Il sommerso, dunque, il primo ostacolo alla sopravvivenza e allo sviluppo. Spiega Andrea Milazzo, segretario (riconfermato ieri) della Cna catanese: «L’abusivismo imprenditoriale è un fenomeno che mette a rischio il lavoro di imprese regolari, professionali e qualificate, che hanno effettuato investimenti per centinaia di migliaia di euro e che oggi non si sentono minimamente tutelate da chi dovrebbe avere il compito e l’interesse a contrastarlo. L’opera degli abusivi crea danni ingenti anche all’erario. Stime sommarie elaborate a livello provinciale già tempo addietro calcolavano il mancato gettito erariale in diversi milioni di. A livello nazionale l’ economia illegale e sommersa viene stimata dall’Istatin circa 211 miliardi di euro pari al 13% di PIL. Oltre 20 volte l’incidenza del racket».

La Cna denuncia anche il fatto che le attività illegali provocano enormi problemi all’ambiente a causa del non corretto smaltimento dei rifiuti. Per molto abusivi è normale il conferimento in centri di stoccaggio non autorizzati, l’abbandono nei cassonetti per rifiuti urbani o, peggio ancora, sul territorio. E questo ha un impatto gravissimo sulla comunità per i costi di bonifica, per il depauperamento della qualità ambientale e per i rischi connessi alla salute. Ma cosa fare? Milazzo e la Cna sono determinati. E non ci girano intorno.

«Il sommerso viene agevolato dalla non azione degli organi preposti al controllo, che lamentano pochi uomini per un efficace azione sul territorio, salvo poi spiegare mezzi e risorse quando si tratta di ispezionare le imprese regolari, a volte con blitz in pieno stile caccia al mafioso, creando allarmismo nell’utenza e mettendo in seria difficoltà chi gestisce un’attività. Pagare le tasse dovrebbe far parte del senso civico di ognuno di noi. E se le pagassimo tutti ne pagheremmo meno e migliorerebbe la qualità dei servizi pubblici. Il nostro interesse è regolarizzare gli abusivi: che stiano anch’essi nel mercato, ma che lo facciano alle stesse condizioni di tutti».

Le città siciliane, emerge dagli interventi dell’assemblea, oggi sono il far west dell’abusivismo imprenditoriale. Un armata sempre crescente di autoriparatori, impiantisti, muratori, estetiste, parrucchieri senza preoccupazione alcuna, opera indisturbata sotto gli occhi di tutti e nell’indifferenza del personale addetto ai controlli.

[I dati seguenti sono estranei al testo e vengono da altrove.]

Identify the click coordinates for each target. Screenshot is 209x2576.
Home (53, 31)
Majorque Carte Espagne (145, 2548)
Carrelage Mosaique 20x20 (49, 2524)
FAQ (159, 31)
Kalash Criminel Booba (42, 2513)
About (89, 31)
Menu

«La situazione non è più tollerabile – insiste Milazzo – l’assenza di qualunque verifica alimenta cattivi esempi e invoglia a percorrere le strade più brevi. Per questo vogliamo lanciare una campagna per la legalità, una campagna a tutela degli onesti, di coloro che ogni mattina si alzano per lavorare e pagano contributi e tributi».

Le rivendicazioni e le priorità del mondo dell’artigianato siciliano sono tante, dall’accesso al credito, all’oppressione burocratica, dalla iniqua pressione fiscale, alla dilagante concorrenza sleale. Con tutti questi ostacoli sulla loro strada, per le imprese il cammino è tutto in salita. I dati degli ultimi mesi del 2016 e i primi del 2017 sotto questo aspetto sono emblematici. Tutti i trimestri del 2016 ed il primo del 2017 sono preceduti, infatti dal segno meno, in Sicilia come in tutta l’Italia. Nell’Isola le imprese attive al 31 dicembre 2016 erano 73152, 12674 in meno rispetto al 2007. Con quale stato d’animo, allora, le imprese affrontano questa stagione?

«Il clima di fiducia dei nostri associati resta molto basso tra quelli più piccoli che operano quasi esclusivamente nel mercato locale e che si ritengono ancora strette nella morsa della crisi. E preoccupa tutti l’immobilismo del governo regionale incapace di sostenere imprese e lavoro produttivo».